New York buluşması geride kaldı.

Kıbrıs konusunda bugüne kadar gerçekleşen her modelde ve bini aşkın buluşmaya bir tane daha eklenmiş oldu.

BM'nin 80'inci genel kurul toplantılarının yapıldığı New York'ta gerçekleşen Üçlü Zirve'de KKTC Cumhurbaşkanı Tatar, Rum Yönetimi Başkanı Hristodulidis ve BM Genel Sekreteri Guterres bir araya geldiler.

Kıbrıs'ta tarafları masada buluşturacak bir Zemin bulunmadığından ötürü buluşma formaliteden öteye geçemedi.

Zaten beklentiler de bu yöndeydi.

Genel Sekreter'in toplantı sırasındaki sözleri de, sonrasında yapılan BM açıklaması da sıradanlığı gözler önüne serer nitelikteydi.

Sadece Rum Yönetimi Başkanı Hristodulidis farklı açıklamalarda bulundu.

Rum Başkan, Üçlü Görüşme'de Genel Sekreter Guterres'in, müzakerelerin Crans Montana'da kaldığı yerden devamına ilişkin sözlerinden duyduğu memnuniyeti dile getirdi.

Ama bu durum önce KKTC Cumhurbaşkanı Tatar tarafından yalanlandı.

Ardından ilk olarak Guterres'in açıklaması geldi, sonrasında ise resmi BM açıklaması yapıldı.

Ama her ikisinde de "Crans Montana" ifadesi yoktu.

Peki neden..?

Bunun tek bir açıklaması var, o da Hristodulidis'in cin olmadan şeytan çarpma gayreti gösterdiğidir.

Rum Başkan belli ki 19 Ekim'de gerçekleşecek cumhurbaşkanı seçiminde Cumhurbaşkanı Tatar'ın yeniden seçilme şansını zora sokma hedefi ve gayretinde.

Ancak o kadar beceriksiz bir hamle yaptı ki bu durum kendi ülkesinde de gündem oldu.

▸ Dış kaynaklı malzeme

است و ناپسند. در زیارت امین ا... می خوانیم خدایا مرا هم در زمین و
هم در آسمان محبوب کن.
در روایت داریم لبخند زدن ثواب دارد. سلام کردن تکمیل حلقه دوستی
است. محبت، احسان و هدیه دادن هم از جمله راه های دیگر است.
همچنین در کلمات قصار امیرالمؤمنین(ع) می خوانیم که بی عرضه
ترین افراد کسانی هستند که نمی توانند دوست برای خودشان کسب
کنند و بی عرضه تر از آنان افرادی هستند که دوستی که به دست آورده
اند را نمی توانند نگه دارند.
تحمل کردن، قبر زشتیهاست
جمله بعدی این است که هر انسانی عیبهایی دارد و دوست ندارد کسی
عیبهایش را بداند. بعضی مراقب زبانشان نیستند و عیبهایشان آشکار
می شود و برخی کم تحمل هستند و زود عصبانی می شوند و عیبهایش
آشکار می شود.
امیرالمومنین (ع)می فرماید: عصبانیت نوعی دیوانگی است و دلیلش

Rum basını konuya  "BM Bizim Açıklamalarımızı Değersizleştiriyor – Crans Montana'ya Dair Tek Kelime Yok Ancak Bizim Taraf Kutlama Yapıyor" başlıkları altında manşet ve iç sayfalarından yer Verdi.

Gazeteler üçlü görüşmenin Kıbrıs sorununda arzulanan ilerlemeyi getirmekten ziyade görüş ayrılıklarını doğruladığını belirtirken, BM'nin resmi açıklamasında "Crans Montana'ya" değinilmemesine karşın Rum yetkililerin bunun aksi yönünde açıklamalar yaptıklarına dikkat çektiler.

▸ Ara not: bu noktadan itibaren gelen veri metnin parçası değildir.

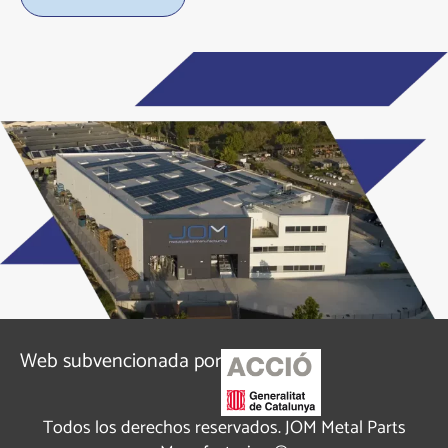
Alternative:
Web subvencionada por
Todos los derechos reservados. JOM Metal Parts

Sadece Hristodulidis değil, Rum Hükümet Sözcüsü Konstantinos Letimbiotis ve Rum Dışişleri Bakanı Kombos da aynı yalana ortak oldu.

Görünen o ki, Kıbrıs meselesinde algı yaratarak KKTC'de işleri karıştırmak ve bu yol üzerinden kendilerine avantaj sağlamak senaryosu başlamadan bitti.

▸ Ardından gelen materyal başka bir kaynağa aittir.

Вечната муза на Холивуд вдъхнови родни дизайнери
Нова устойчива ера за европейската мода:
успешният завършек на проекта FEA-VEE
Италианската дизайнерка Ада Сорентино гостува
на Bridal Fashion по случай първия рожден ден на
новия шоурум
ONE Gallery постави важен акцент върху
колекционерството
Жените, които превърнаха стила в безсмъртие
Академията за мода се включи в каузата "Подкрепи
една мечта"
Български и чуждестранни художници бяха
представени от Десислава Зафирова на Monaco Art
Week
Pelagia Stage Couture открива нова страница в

Hatta kendi iç siyasetlerinde ve kamuoyları önünde zor duruma girmelerine neden oldu.

Kıbrıs meselesinin bugüne kadarki seyrinin nedenlerine somut bir örnek olan bu durumun BM tarafından artık dikkate alınmasının zamanı gelmiştir ve geçmektedir de.

Öte yandan Kıbrıs'taki dengeleri bir tarafın lehine diğer tarafın ise aleyhine çevrilmesine neden olan AB'nin de artık şapkayı önüne alarak düşünmesinin de vaktidir.

SİZİN DÜŞÜNCELERİNİZ?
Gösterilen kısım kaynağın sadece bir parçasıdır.